Федор Петрович откланялся и под набирающим силу дождем поспешил на Тверскую, в Малый Гнездниковский переулок, к своей пролетке, двум клячам и уже который час погруженному в сладкие сны Егору. Теперь уже не только левый — дал течь и правый башмак, и Гааз перестал разбирать, где под ногами сухо, а где мокро, и храбро ступал по лужам. Впрочем, не найти уже было сухого места ни на тротуарах, ни на мостовой, и он почти бежал с гулко стучащим сердцем и тяжелым, прерывистым дыханием. У паперти Космодамиановской церкви он замедлил шаг. Старухи-нищенки не было. Он тотчас вообразил ее, вымокшую, голодную, не имеющую угла, где бы преклонить голову, подумал об упавшей ей в ладонь серебряной монете уже позабытого им достоинства и горестно усмехнулся. Христос ее утешит. Обнадеживающие, но все же такие горькие слова. Но какое ослепление поразило изгнавших ее детей! Как жестоки были они, разбившие сердце, которое преданно любило их много лет! Какое мучительное горе заставили они пережить ее на склоне дней! Неблагодарность — вот источник величайших печалей нашей жизни. Рассуждая таким образом и прибавляя к своим мыслям, что неблагодарный есть одновременно и самый несчастный, он пересек Тверскую, свернул в Малый Гнездниковский и с облегчением уселся на заднее сидение пролетки.
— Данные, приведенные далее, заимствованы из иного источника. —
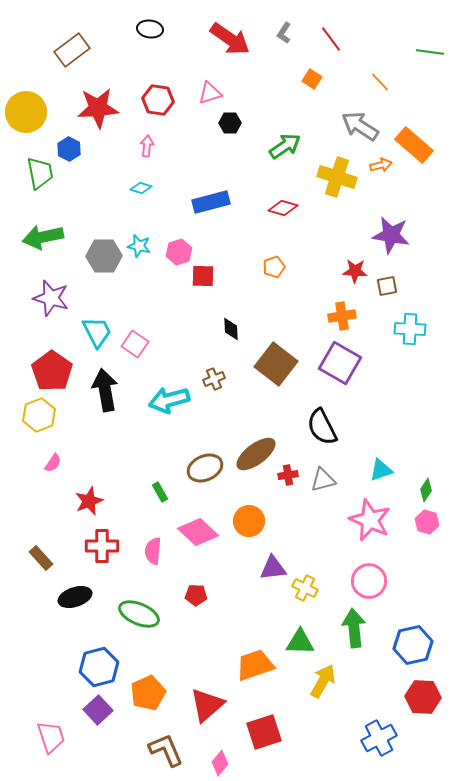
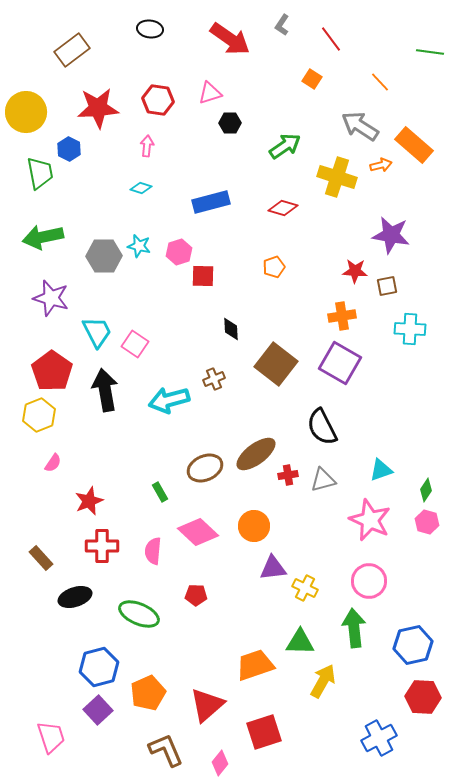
gray L-shape at (284, 33): moved 2 px left, 8 px up
orange circle at (249, 521): moved 5 px right, 5 px down
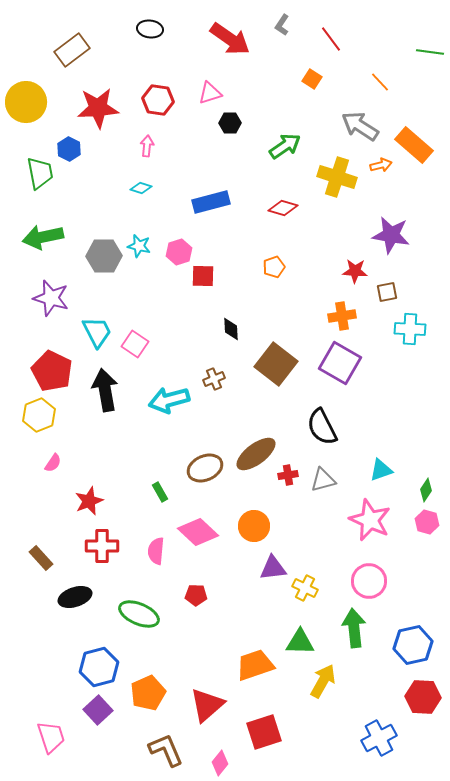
yellow circle at (26, 112): moved 10 px up
brown square at (387, 286): moved 6 px down
red pentagon at (52, 371): rotated 9 degrees counterclockwise
pink semicircle at (153, 551): moved 3 px right
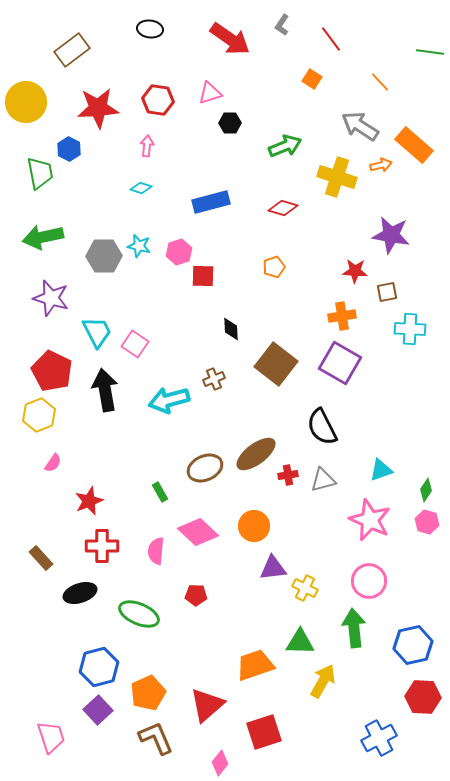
green arrow at (285, 146): rotated 12 degrees clockwise
black ellipse at (75, 597): moved 5 px right, 4 px up
brown L-shape at (166, 750): moved 10 px left, 12 px up
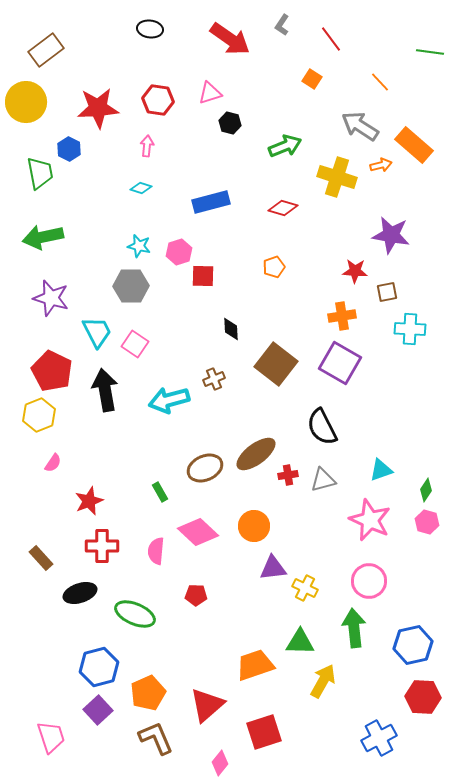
brown rectangle at (72, 50): moved 26 px left
black hexagon at (230, 123): rotated 15 degrees clockwise
gray hexagon at (104, 256): moved 27 px right, 30 px down
green ellipse at (139, 614): moved 4 px left
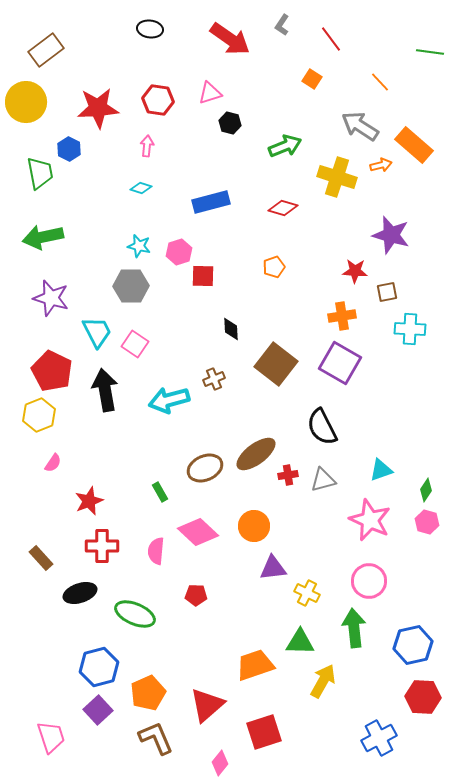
purple star at (391, 235): rotated 6 degrees clockwise
yellow cross at (305, 588): moved 2 px right, 5 px down
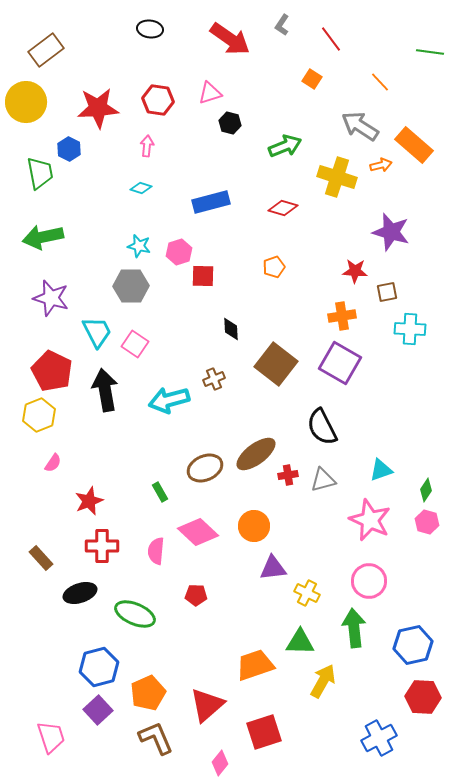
purple star at (391, 235): moved 3 px up
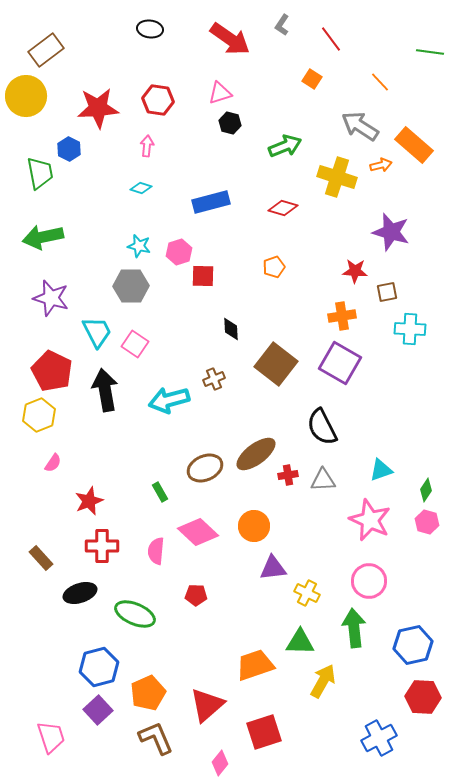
pink triangle at (210, 93): moved 10 px right
yellow circle at (26, 102): moved 6 px up
gray triangle at (323, 480): rotated 12 degrees clockwise
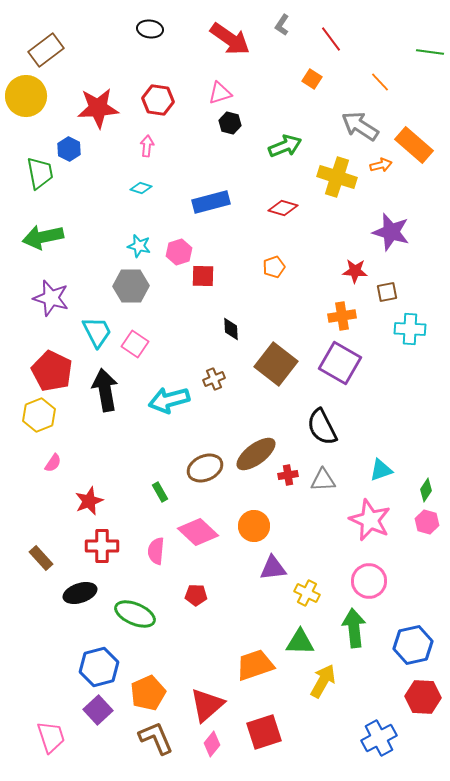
pink diamond at (220, 763): moved 8 px left, 19 px up
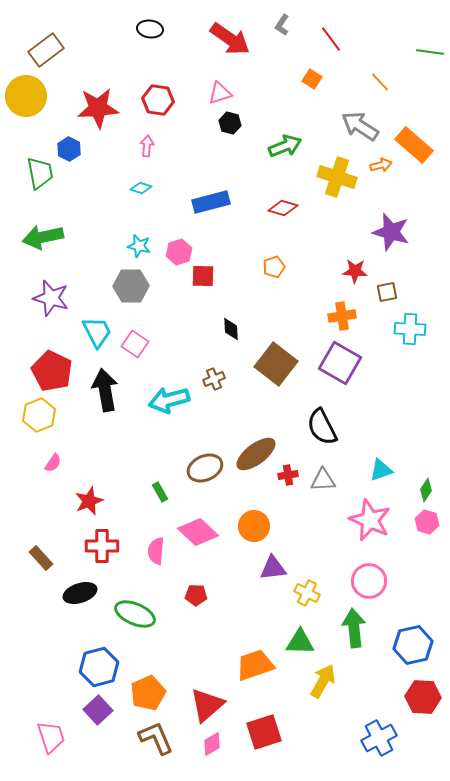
pink diamond at (212, 744): rotated 20 degrees clockwise
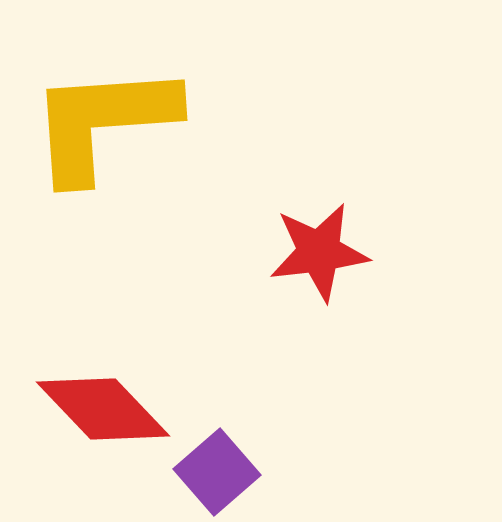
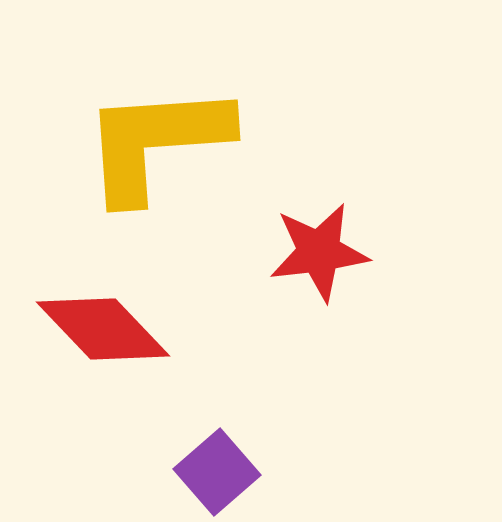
yellow L-shape: moved 53 px right, 20 px down
red diamond: moved 80 px up
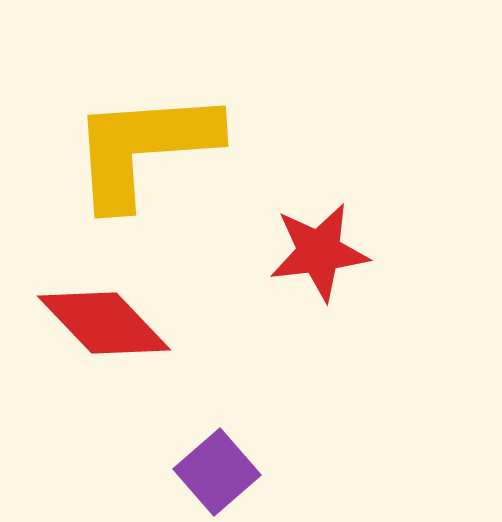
yellow L-shape: moved 12 px left, 6 px down
red diamond: moved 1 px right, 6 px up
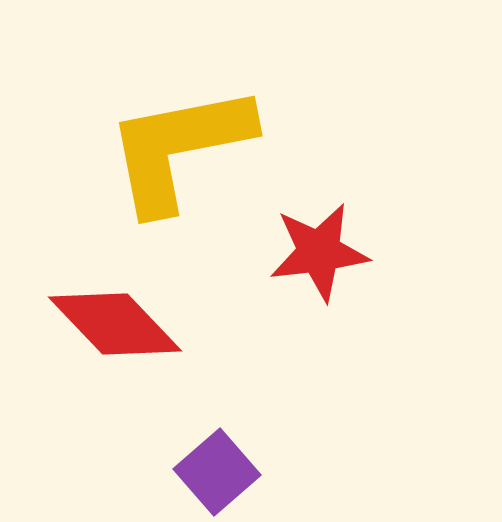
yellow L-shape: moved 35 px right; rotated 7 degrees counterclockwise
red diamond: moved 11 px right, 1 px down
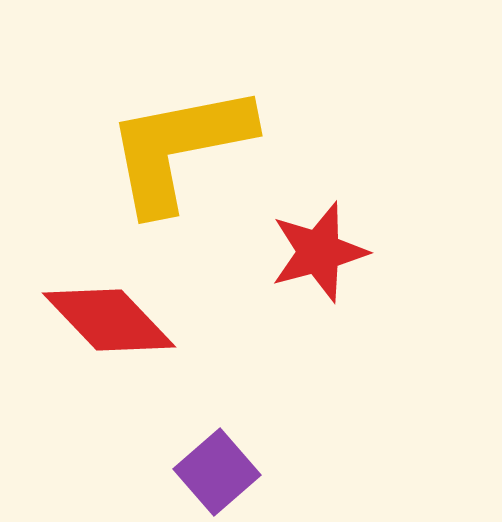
red star: rotated 8 degrees counterclockwise
red diamond: moved 6 px left, 4 px up
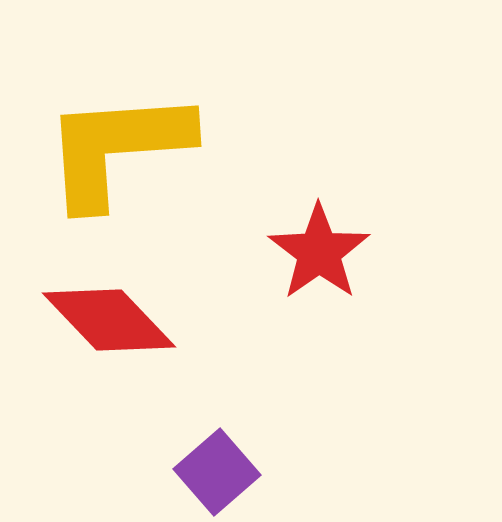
yellow L-shape: moved 62 px left; rotated 7 degrees clockwise
red star: rotated 20 degrees counterclockwise
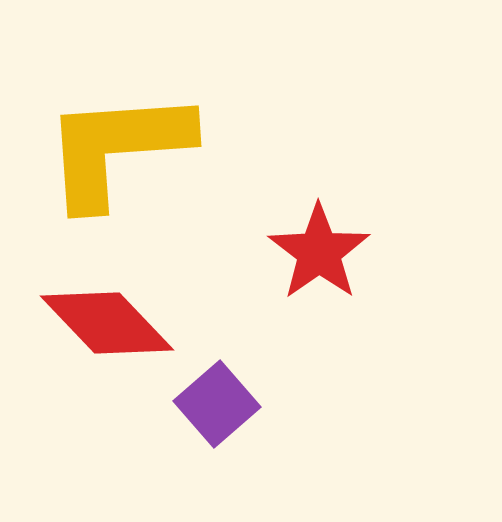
red diamond: moved 2 px left, 3 px down
purple square: moved 68 px up
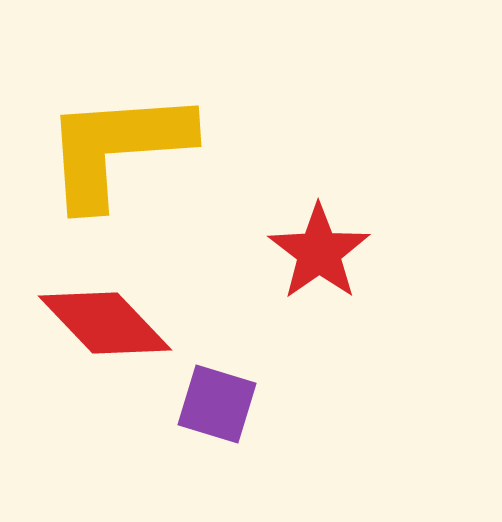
red diamond: moved 2 px left
purple square: rotated 32 degrees counterclockwise
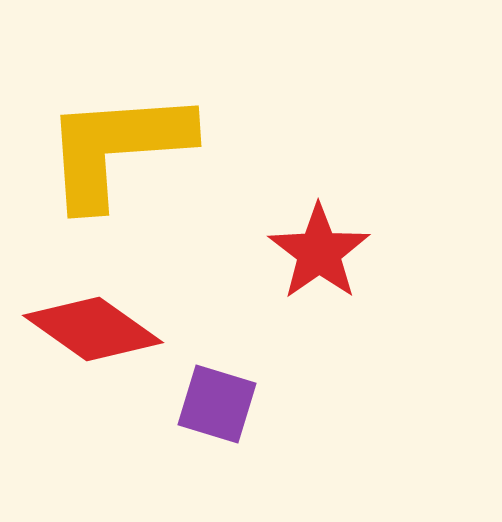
red diamond: moved 12 px left, 6 px down; rotated 11 degrees counterclockwise
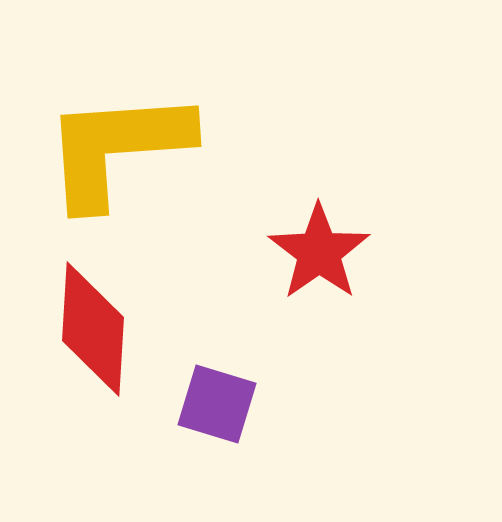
red diamond: rotated 58 degrees clockwise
Верх ее был поднят, теперь следовало застегнуть кожаный фартук и трогаться.
— А куды? — зевая, спросил Егор.
— В Хамовники, голубчик. И быстрее…
— Не жравши-то! Я голодный, ровно пыльным мешком бит, но эт-то, положим, всем наплевать, а лошадки! В Хамовники да назад, да они у меня околеют дорогой!
— Поехали, поехали… Schneller, schneller[35]
, голубчик!— Шинель, шинель… Шинелишку доброго суконца, с подкладкой, не худо бы. Н-но, милые!
Тут, при выезде на Тверскую, где надо было вывернуть влево, едва не въехали в них быстрым ходом катившие низкие дрожки с хорошим, сильным мерином в упряжке.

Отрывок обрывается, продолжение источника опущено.